Scaling-up Voluntary Medical Male Circumcision: What Have We Learned?

International Training and Education Center for Health, Botswana (Ledikwe, Nyanga, Grignon, Mpofu, Semo), Department of Global Health, University of Washington (Ledikwe, Hagon, Grignon, Semo)
"The purpose of this review article was to apply a systems thinking approach, using the [World Health Organization (WHO)] health systems building blocks as a framework to examine the factors influencing the scale-up of the [voluntary medical male circumcision (VMMC)] programs from 2008-2013."
The review analysed and summarised key findings from global peer-reviewed publications and donor and technical agency reports using the following: "1) leadership and governance; 2) health workforce; 3) health service delivery; 4) medical products, vaccines, and technologies; 5) health financing; and 6) health information. Facilitators that accelerated the VMMC program scale-up included: country ownership; sustained political will; service delivery efficiencies, such as task shifting and task sharing; use of outreach and mobile services; disposable, pre-packaged VMMC kits; external funding; and a standardized set of indicators for VMMC."
Communication aspects include:
1) Leadership and governance - National champions were engaged to promote policy, aided by designating a national programme focal person. Engagement at the community and facility level included involving key stakeholders: community members, implementing partners, politicians, and religious leaders.

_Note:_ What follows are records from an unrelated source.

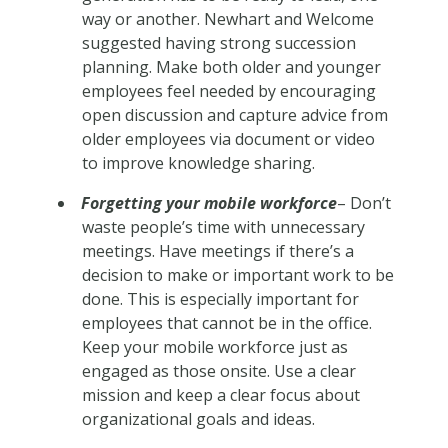
way or another. Newhart and Welcome
suggested having strong succession
planning. Make both older and younger
employees feel needed by encouraging
open discussion and capture advice from
older employees via document or video
to improve knowledge sharing.
Forgetting your mobile workforce
– Don’t
waste people’s time with unnecessary
meetings. Have meetings if there’s a
decision to make or important work to be
done. This is especially important for
employees that cannot be in the office.
Keep your mobile workforce just as
engaged as those onsite. Use a clear
mission and keep a clear focus about
organizational goals and ideas.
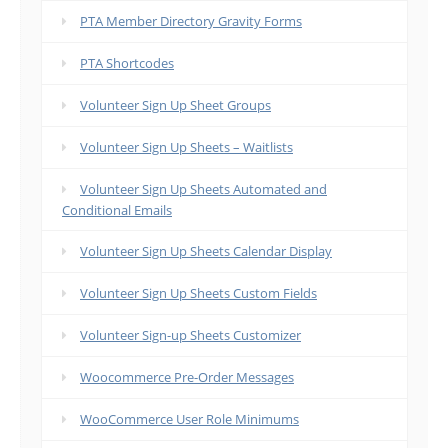
PTA Member Directory Gravity Forms
PTA Shortcodes
Volunteer Sign Up Sheet Groups
Volunteer Sign Up Sheets – Waitlists
Volunteer Sign Up Sheets Automated and
Conditional Emails
Volunteer Sign Up Sheets Calendar Display
Volunteer Sign Up Sheets Custom Fields
Volunteer Sign-up Sheets Customizer
Woocommerce Pre-Order Messages
WooCommerce User Role Minimums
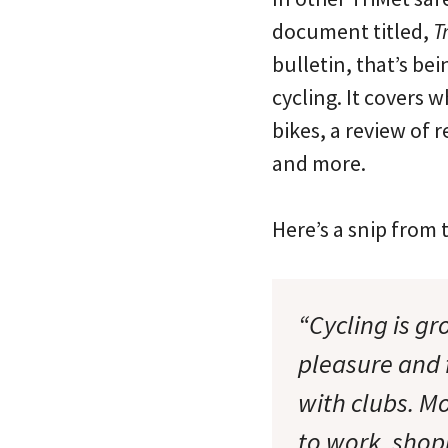
document titled,
T
bulletin, that’s bei
cycling. It covers
bikes, a review of r
and more.
Here’s a snip from t
“Cycling is g
pleasure and 
with clubs. M
to work, shop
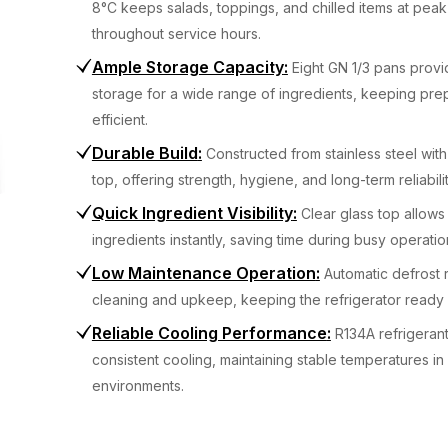
8°C keeps salads, toppings, and chilled items at pea
throughout service hours.
Ample Storage Capacity
:
Eight GN 1/3 pans prov
storage for a wide range of ingredients, keeping pre
efficient.
Durable Build
:
Constructed from stainless steel with
top, offering strength, hygiene, and long-term reliabilit
Quick Ingredient Visibility
:
Clear glass top allows 
ingredients instantly, saving time during busy operatio
Low Maintenance Operation
:
Automatic defrost
cleaning and upkeep, keeping the refrigerator ready f
Reliable Cooling Performance
:
R134A refrigerant
consistent cooling, maintaining stable temperatures in
environments.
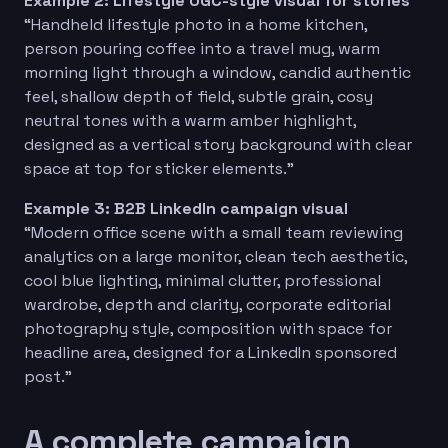
Example 2: Lifestyle UGC-style visual for stories
“Handheld lifestyle photo in a home kitchen,
person pouring coffee into a travel mug, warm
morning light through a window, candid authentic
feel, shallow depth of field, subtle grain, cosy
neutral tones with a warm amber highlight,
designed as a vertical story background with clear
space at top for sticker elements.”
Example 3: B2B LinkedIn campaign visual
“Modern office scene with a small team reviewing
analytics on a large monitor, clean tech aesthetic,
cool blue lighting, minimal clutter, professional
wardrobe, depth and clarity, corporate editorial
photography style, composition with space for
headline area, designed for a LinkedIn sponsored
post.”
A complete campaign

2) Health workforce - As stated here, training of non-physician providers aided scale-up. However, a "...quality-of-care assessment in South Africa suggests that the rapid scale-up of the VMMC program has diluted human resources and had an adverse impact on health care delivery with declines in the provision of quality services...", and another data set suggested a concern that providers in some scenarios cannot follow patients from start to end of procedure.
3) Health service delivery - Campaign-style outreaches and mobile services need demand creation activities for specific segments of the population. "Demand creation messages need to be tailored particularly to those populations most at risk of HIV infection. Understanding barriers and motivating factors related to VMMC uptake is critical...", for example, peer-to-peer messaging for young people, or, in contrast, "data from Zimbabwe suggest older individuals may be more influenced by improved hygiene and perceived improved sexual performance." Culturally sensitive mobilisation and collaborating with traditional circumcisers were used with success in some circumstances. Male self-efficacy was found to be a predictor in others.
4) Medical products, vaccines, and technologies.
5) Health financing.
6) Health information (data collection for evidence-based decisionmaking).
Among the conclusions is the following: "Currently, the main barrier to the rapid scale-up of VMMC in the majority of the priority countries is demand creation. Understanding the contextual barriers and facilitators of VMMC for the most at-risk target population in each priority country is important in generating demand."
Dovepress HIV/AIDS - Research and Palliative Care of October 8 2014, accessed on March 11 2015, and AIDSFree Prevention Update: Analyzing Approaches & Revisiting Priorities of February 5 2015.